Task description:
Take every line containing "Favorites" from the material and copy it.

[[ Input data open ]]

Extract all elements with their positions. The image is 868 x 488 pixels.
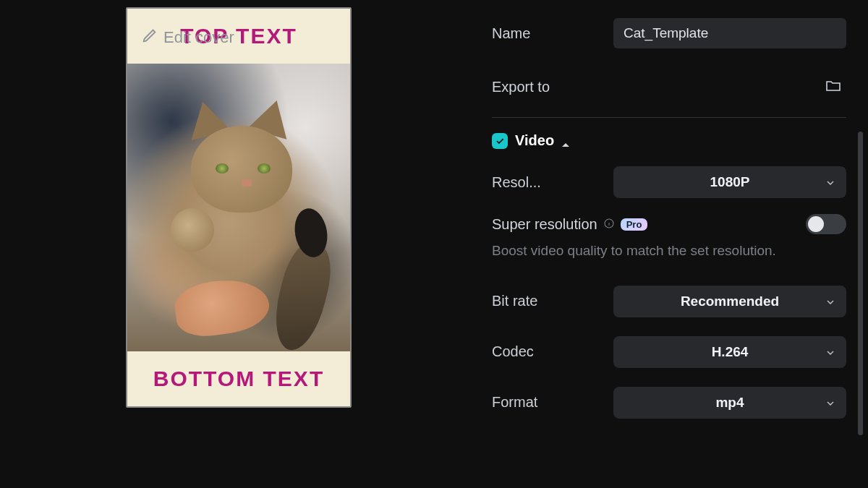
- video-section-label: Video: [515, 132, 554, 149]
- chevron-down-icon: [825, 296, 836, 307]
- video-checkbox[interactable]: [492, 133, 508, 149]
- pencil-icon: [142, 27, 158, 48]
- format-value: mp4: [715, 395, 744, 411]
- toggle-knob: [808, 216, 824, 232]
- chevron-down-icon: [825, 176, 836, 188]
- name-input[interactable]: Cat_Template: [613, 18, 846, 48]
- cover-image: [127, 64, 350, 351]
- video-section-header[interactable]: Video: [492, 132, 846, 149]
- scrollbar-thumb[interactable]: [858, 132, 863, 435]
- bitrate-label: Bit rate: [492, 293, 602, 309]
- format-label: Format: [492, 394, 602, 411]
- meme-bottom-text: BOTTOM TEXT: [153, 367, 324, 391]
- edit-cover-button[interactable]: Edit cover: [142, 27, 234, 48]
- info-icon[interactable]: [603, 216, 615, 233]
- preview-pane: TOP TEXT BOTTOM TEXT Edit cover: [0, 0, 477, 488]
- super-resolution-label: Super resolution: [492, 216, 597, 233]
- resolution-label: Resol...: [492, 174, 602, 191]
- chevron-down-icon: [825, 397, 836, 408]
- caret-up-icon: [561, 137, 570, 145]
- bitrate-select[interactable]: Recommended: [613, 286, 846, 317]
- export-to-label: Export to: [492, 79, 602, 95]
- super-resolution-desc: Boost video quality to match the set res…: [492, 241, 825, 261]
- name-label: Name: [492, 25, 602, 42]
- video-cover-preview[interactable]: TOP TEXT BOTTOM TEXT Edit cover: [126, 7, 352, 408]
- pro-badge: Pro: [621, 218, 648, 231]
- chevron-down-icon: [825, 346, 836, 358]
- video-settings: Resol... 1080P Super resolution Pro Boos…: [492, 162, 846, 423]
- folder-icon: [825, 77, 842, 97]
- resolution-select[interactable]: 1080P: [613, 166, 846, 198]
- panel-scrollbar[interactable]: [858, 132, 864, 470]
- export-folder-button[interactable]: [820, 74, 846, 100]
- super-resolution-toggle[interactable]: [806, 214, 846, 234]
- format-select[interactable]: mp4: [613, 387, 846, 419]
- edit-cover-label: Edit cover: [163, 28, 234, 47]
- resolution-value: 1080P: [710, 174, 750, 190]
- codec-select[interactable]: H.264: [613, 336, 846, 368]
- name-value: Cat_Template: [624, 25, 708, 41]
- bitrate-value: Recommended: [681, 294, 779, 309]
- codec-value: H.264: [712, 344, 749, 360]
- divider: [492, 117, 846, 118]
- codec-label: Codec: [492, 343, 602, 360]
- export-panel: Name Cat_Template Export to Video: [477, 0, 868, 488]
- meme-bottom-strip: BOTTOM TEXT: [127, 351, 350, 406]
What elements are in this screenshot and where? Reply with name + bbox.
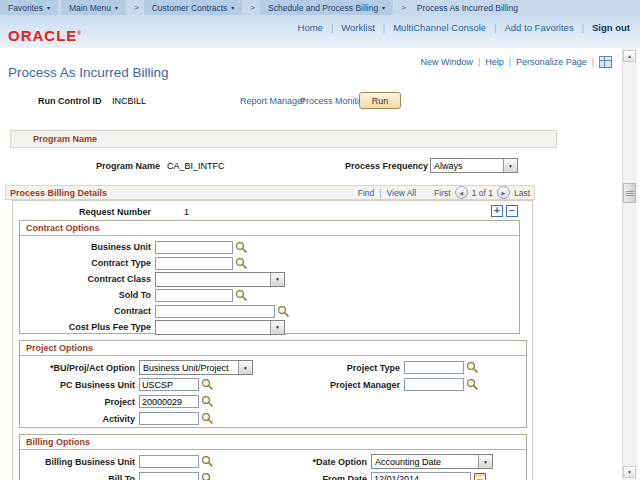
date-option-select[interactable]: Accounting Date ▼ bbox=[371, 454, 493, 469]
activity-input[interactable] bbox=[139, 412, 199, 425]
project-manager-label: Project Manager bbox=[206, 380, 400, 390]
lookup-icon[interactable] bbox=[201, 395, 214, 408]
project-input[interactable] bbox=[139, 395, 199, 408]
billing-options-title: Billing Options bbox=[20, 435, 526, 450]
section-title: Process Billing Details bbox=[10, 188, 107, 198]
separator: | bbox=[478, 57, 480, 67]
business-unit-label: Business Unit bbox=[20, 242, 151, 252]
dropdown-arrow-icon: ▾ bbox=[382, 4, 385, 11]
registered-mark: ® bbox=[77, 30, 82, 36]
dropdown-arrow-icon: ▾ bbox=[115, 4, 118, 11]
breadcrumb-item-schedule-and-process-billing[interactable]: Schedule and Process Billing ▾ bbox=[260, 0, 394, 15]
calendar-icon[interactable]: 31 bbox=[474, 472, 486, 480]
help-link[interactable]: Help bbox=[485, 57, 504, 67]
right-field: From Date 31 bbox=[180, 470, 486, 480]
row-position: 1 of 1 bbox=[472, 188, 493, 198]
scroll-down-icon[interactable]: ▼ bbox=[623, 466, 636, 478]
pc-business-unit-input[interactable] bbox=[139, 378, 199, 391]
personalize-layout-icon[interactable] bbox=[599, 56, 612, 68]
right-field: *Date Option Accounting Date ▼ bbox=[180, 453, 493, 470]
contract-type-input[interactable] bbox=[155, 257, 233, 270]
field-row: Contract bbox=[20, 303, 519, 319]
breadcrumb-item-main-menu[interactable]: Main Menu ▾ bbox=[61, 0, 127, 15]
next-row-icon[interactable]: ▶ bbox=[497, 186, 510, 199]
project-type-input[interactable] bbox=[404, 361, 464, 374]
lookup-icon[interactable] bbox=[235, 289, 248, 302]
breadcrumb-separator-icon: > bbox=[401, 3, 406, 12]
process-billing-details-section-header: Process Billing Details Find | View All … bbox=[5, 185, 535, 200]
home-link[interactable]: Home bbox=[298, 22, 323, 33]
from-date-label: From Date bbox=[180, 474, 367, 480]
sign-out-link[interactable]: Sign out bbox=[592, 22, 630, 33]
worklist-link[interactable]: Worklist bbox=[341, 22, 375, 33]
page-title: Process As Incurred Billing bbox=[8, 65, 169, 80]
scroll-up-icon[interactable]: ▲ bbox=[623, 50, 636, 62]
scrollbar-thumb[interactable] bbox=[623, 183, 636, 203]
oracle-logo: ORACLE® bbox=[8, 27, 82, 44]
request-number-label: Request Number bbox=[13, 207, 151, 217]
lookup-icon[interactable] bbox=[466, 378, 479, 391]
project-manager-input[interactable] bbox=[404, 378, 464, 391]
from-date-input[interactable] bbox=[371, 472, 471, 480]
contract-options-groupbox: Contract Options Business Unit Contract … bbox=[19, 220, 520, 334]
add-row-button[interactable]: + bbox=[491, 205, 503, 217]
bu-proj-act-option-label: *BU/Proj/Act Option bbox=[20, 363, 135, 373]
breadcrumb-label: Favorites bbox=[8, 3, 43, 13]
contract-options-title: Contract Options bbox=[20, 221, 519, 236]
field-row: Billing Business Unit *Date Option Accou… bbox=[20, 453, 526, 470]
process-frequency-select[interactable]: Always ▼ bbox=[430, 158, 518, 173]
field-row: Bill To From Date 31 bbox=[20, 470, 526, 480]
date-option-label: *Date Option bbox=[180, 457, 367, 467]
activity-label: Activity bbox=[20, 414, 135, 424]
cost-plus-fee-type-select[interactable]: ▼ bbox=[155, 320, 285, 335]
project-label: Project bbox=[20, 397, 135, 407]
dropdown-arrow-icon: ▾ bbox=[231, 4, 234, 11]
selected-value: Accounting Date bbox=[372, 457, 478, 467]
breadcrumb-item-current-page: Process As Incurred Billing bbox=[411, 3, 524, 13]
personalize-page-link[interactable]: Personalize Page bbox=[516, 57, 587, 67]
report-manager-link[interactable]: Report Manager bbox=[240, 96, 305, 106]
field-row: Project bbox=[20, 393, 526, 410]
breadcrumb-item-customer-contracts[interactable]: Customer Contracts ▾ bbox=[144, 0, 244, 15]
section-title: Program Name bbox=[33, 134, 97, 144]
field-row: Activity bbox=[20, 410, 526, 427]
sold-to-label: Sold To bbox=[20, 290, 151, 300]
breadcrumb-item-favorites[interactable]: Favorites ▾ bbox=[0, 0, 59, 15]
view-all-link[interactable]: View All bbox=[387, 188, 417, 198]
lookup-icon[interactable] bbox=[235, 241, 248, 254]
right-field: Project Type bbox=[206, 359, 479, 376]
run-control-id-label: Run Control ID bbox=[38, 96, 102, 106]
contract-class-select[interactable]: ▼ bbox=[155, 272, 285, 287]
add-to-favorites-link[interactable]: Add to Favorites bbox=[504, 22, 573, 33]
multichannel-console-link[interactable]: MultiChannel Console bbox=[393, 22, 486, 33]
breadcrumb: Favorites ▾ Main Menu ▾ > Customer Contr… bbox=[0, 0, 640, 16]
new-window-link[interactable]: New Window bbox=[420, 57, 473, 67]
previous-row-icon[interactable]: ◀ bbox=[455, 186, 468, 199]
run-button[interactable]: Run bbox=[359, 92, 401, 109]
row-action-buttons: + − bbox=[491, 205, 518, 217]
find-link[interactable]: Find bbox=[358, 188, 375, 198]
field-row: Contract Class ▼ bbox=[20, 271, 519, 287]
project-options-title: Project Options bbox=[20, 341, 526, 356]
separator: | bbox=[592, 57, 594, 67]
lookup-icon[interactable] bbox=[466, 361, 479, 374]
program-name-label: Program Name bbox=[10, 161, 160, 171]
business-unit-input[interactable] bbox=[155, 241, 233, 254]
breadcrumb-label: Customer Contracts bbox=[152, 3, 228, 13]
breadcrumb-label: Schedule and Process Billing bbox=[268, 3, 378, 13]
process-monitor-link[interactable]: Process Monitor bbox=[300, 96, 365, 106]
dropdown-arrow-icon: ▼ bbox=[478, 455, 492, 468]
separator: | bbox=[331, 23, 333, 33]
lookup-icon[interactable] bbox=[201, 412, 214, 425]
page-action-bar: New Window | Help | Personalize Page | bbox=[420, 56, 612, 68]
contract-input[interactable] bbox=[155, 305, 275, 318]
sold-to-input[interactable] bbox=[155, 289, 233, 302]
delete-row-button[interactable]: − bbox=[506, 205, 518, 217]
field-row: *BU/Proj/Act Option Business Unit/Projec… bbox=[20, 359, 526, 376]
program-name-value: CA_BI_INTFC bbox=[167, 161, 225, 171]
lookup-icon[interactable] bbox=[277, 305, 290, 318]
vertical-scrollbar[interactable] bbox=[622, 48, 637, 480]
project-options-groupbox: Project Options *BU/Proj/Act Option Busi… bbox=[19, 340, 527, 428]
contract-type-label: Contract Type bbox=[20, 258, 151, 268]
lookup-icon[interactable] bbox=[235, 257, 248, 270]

[[ Input data closed ]]

Solution to the problem:
breadcrumb-label: Favorites bbox=[8, 3, 43, 13]
breadcrumb-item-favorites[interactable]: Favorites ▾ bbox=[0, 0, 59, 15]
add-to-favorites-link[interactable]: Add to Favorites bbox=[504, 22, 573, 33]
breadcrumb: Favorites ▾ Main Menu ▾ > Customer Contr… bbox=[0, 0, 640, 16]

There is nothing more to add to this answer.